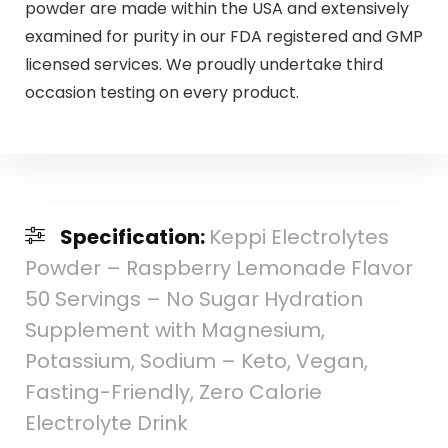
powder are made within the USA and extensively
examined for purity in our FDA registered and GMP
licensed services. We proudly undertake third
occasion testing on every product.
Specification:
Keppi Electrolytes
Powder – Raspberry Lemonade Flavor
50 Servings – No Sugar Hydration
Supplement with Magnesium,
Potassium, Sodium – Keto, Vegan,
Fasting-Friendly, Zero Calorie
Electrolyte Drink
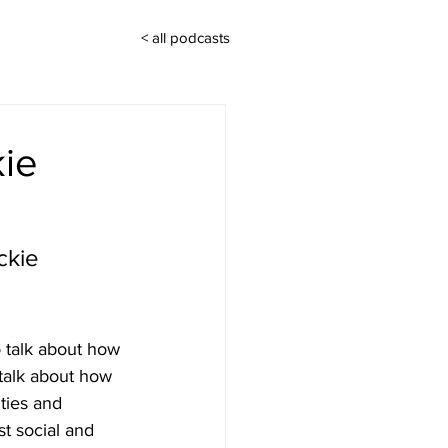
< all podcasts
kie
ckie 
 talk about how 
talk about how 
ties and 
st social and 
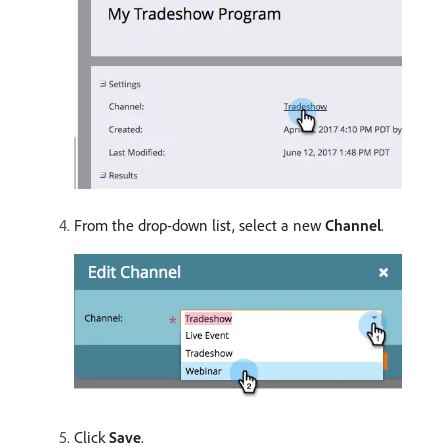
From the drop-down list, select a new
Channel
.
Click
Save
.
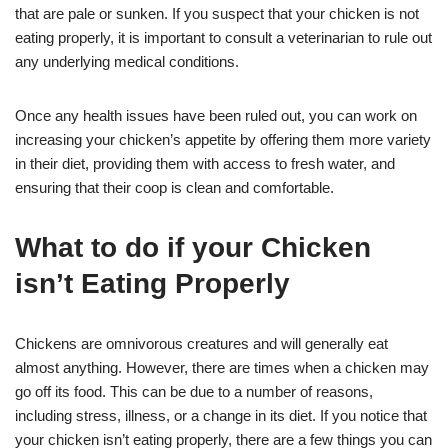
that are pale or sunken. If you suspect that your chicken is not
eating properly, it is important to consult a veterinarian to rule out
any underlying medical conditions.
Once any health issues have been ruled out, you can work on
increasing your chicken’s appetite by offering them more variety
in their diet, providing them with access to fresh water, and
ensuring that their coop is clean and comfortable.
What to do if your Chicken
isn’t Eating Properly
Chickens are omnivorous creatures and will generally eat
almost anything. However, there are times when a chicken may
go off its food. This can be due to a number of reasons,
including stress, illness, or a change in its diet. If you notice that
your chicken isn’t eating properly, there are a few things you can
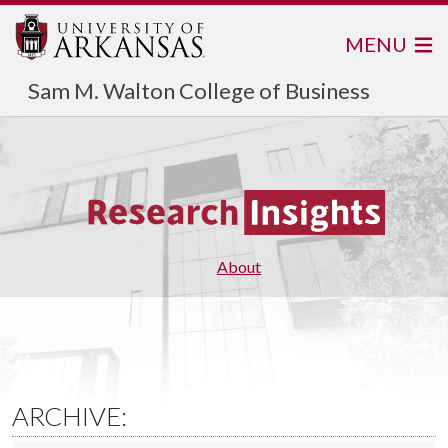
MENU
Sam M. Walton College of Business
About
ARCHIVE:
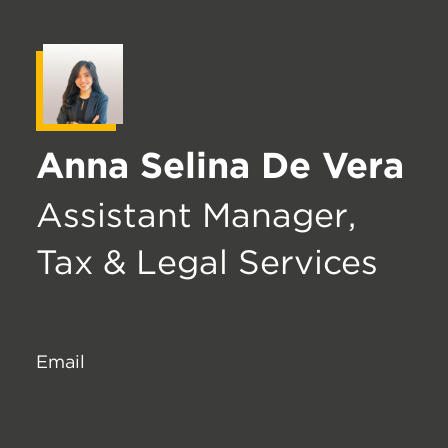
Anna Selina De Vera
Assistant Manager,
Tax & Legal Services
Email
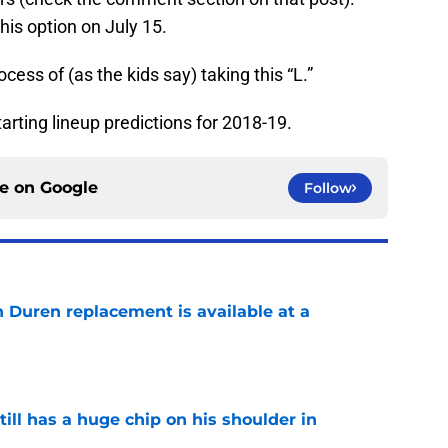
his option on July 15.
ocess of (as the kids say) taking this “L.”
tarting lineup predictions for 2018-19.
ce on
Google
Follow
n Duren replacement is available at a
e
ll has a huge chip on his shoulder in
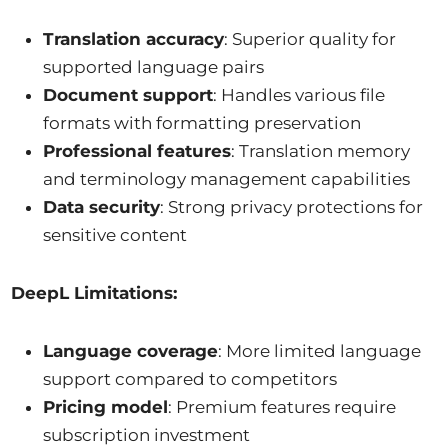
Translation accuracy
: Superior quality for
supported language pairs
Document support
: Handles various file
formats with formatting preservation
Professional features
: Translation memory
and terminology management capabilities
Data security
: Strong privacy protections for
sensitive content
DeepL Limitations:
Language coverage
: More limited language
support compared to competitors
Pricing model
: Premium features require
subscription investment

Description of the task | Each line above that falls between the line with "go off its food." and the line with "sensitive content" should be printed exactly, together with those two lines, but the pictures should not.

The answer |
go off its food. This can be due to a number of reasons,
including stress, illness, or a change in its diet. If you notice that
your chicken isn’t eating properly, there are a few things you can
MENU
Sam M. Walton College of Business
About
ARCHIVE:
Anna Selina De Vera
Assistant Manager,
Tax & Legal Services
Email
his option on July 15.
ocess of (as the kids say) taking this “L.”
tarting lineup predictions for 2018-19.
ce on
Google
Follow
n Duren replacement is available at a
e
ll has a huge chip on his shoulder in
Translation accuracy
: Superior quality for
supported language pairs
Document support
: Handles various file
formats with formatting preservation
Professional features
: Translation memory
and terminology management capabilities
Data security
: Strong privacy protections for
sensitive content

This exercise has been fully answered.